Clinical Manifestations of Vitamin B12 Deficiency

1. Hematologic:
   • Megaloblastic Anemia: Characterized by large, immature red blood cells.
   • Pancytopenia: Reduction in all blood cell types.
   • Pernicious Anemia: Specific form of megaloblastic anemia due to B12 deficiency.
2. Neurologic:
   • Paresthesias: Unexplained burning or itching sensations.
   • Peripheral Neuropathy: Damage to peripheral nerves.

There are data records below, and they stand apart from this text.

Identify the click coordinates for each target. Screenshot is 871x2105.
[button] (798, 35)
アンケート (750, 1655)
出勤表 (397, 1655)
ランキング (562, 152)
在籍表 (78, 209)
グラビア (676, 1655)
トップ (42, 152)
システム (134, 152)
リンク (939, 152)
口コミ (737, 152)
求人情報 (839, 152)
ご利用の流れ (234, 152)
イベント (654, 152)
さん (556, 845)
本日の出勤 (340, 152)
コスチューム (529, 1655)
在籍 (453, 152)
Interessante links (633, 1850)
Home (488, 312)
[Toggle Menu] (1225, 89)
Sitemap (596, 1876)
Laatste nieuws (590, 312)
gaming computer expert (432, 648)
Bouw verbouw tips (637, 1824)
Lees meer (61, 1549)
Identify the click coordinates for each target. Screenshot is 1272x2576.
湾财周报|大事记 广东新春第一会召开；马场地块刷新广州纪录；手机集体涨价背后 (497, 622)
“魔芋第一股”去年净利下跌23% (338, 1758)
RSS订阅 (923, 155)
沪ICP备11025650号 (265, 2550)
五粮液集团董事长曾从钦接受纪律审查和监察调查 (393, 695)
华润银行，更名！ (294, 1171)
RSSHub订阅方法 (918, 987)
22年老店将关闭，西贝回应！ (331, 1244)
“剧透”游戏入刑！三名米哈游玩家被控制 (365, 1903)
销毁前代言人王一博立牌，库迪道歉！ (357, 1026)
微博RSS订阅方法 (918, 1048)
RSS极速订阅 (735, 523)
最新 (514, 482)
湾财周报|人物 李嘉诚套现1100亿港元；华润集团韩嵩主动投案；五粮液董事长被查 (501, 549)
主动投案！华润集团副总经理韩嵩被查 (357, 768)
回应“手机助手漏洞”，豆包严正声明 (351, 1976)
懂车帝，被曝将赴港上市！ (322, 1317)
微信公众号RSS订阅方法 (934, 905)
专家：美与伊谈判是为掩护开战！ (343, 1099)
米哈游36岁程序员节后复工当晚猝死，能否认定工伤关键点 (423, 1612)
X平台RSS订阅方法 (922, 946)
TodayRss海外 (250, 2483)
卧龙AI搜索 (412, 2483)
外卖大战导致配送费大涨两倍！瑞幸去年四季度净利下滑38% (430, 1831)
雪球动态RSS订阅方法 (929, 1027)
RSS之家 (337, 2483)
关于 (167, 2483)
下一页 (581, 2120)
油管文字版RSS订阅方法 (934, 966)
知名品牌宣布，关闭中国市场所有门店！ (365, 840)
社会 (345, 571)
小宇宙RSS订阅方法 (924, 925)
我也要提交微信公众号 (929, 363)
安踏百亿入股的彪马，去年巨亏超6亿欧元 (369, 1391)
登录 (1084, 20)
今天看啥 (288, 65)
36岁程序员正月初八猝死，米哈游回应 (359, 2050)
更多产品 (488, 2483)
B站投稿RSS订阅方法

   • Posterior Spinal Column Neuropathy: Bilateral loss of proprioception and vibration sense, ataxia, hyporeflexia, spasticity, paraplegia, and incontinence.
3. Psychiatric:
   • Symptoms: Irritability, personality changes, mild memory impairment, dementia, depression, psychosis, and potential links to Alzheimer’s disease.
4. Cardiovascular:
   • Increased Risk: Potential for increased myocardial infarction and stroke risk.
5. Maternal Vitamin B12 Deficiency:
   • Consequences: Neural tube defects, developmental delays, failure to thrive, hypotonia, ataxia, and anemia in offspring.